** Opening Data shown block **
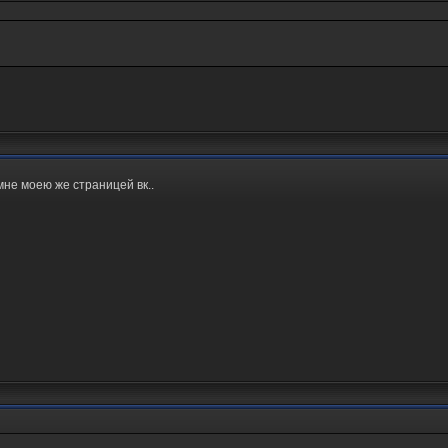
мне моею же страницей вк..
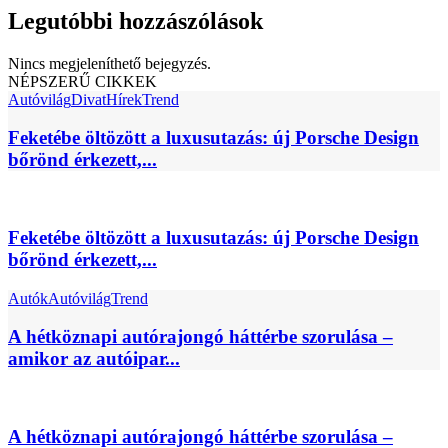
Legutóbbi hozzászólások
Nincs megjeleníthető bejegyzés.
NÉPSZERŰ CIKKEK
Autóvilág
Divat
Hírek
Trend
Feketébe öltözött a luxusutazás: új Porsche Design
bőrönd érkezett,...
Feketébe öltözött a luxusutazás: új Porsche Design
bőrönd érkezett,...
Autók
Autóvilág
Trend
A hétköznapi autórajongó háttérbe szorulása –
amikor az autóipar...
A hétköznapi autórajongó háttérbe szorulása –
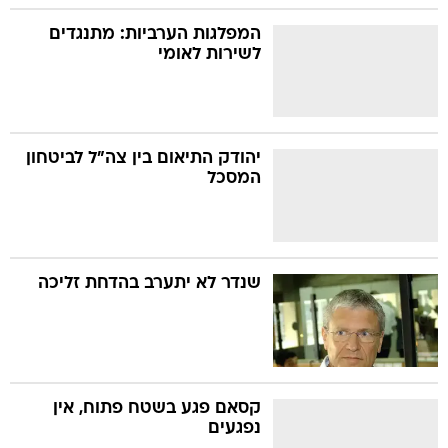
המפלגות הערביות: מתנגדים
לשירות לאומי
יהודק התיאום בין צה"ל לביטחון
המסכל
שנדר לא יתערב בהדחת זליכה
קסאם פגע בשטח פתוח, אין
נפגעים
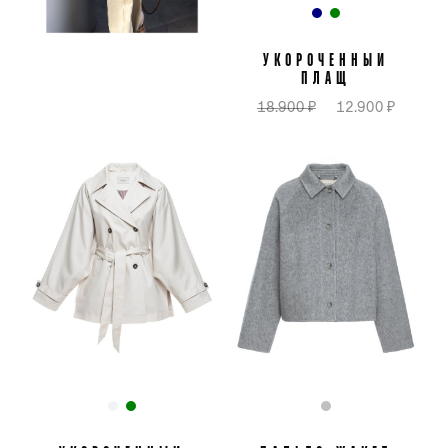
УКОРОЧЕННЫЙ
ПЛАЩ
18.900 ₽
12.900 ₽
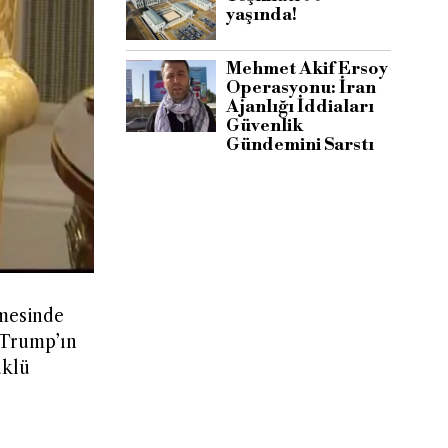
yaşında!
Mehmet Akif Ersoy
Operasyonu: İran
Ajanlığı İddiaları
Güvenlik
Gündemini Sarstı
mesinde
 Trump’ın
üklü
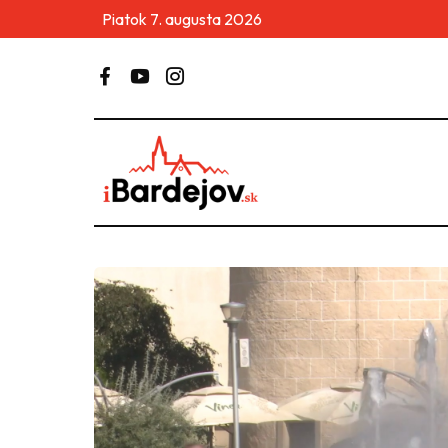
Piatok 7. augusta 2026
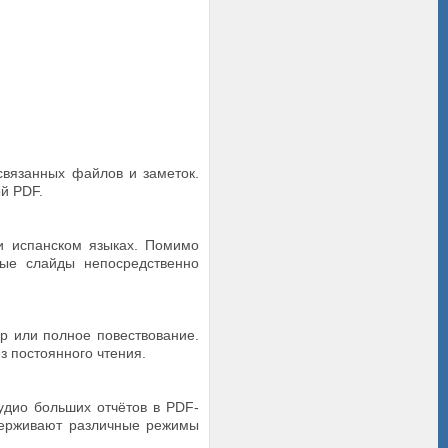
связанных файлов и заметок.
й PDF.
и испанском языках. Помимо
ные слайды непосредственно
р или полное повествование.
з постоянного чтения.
удио больших отчётов в PDF-
держивают различные режимы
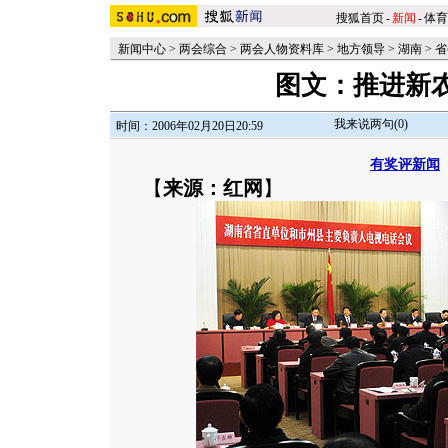
搜狐首页
-
新闻
-
体育
新闻中心
>
两会综合
>
两会人物资料库
>
地方领导
>
湖南
>
省
图文：推进新
我来说两句(
0
)
时间：2006年02月20日20:59
有奖评新闻
【
来源：红网
】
** Closing Data shown block **
Exercise: Omit all pictures, and repeat exactly the lines from the line containing "Gündemini Sarstı" through the end of the data.

Solution to the problem:
Gündemini Sarstı
mesinde
 Trump’ın
üklü
Piatok 7. augusta 2026
связанных файлов и заметок.
й PDF.
и испанском языках. Помимо
ные слайды непосредственно
р или полное повествование.
з постоянного чтения.
удио больших отчётов в PDF-
держивают различные режимы
搜狐首页
-
新闻
-
体育
新闻中心
>
两会综合
>
两会人物资料库
>
地方领导
>
湖南
>
省
图文：推进新
我来说两句(
0
)
时间：2006年02月20日20:59
有奖评新闻
【
来源：红网
】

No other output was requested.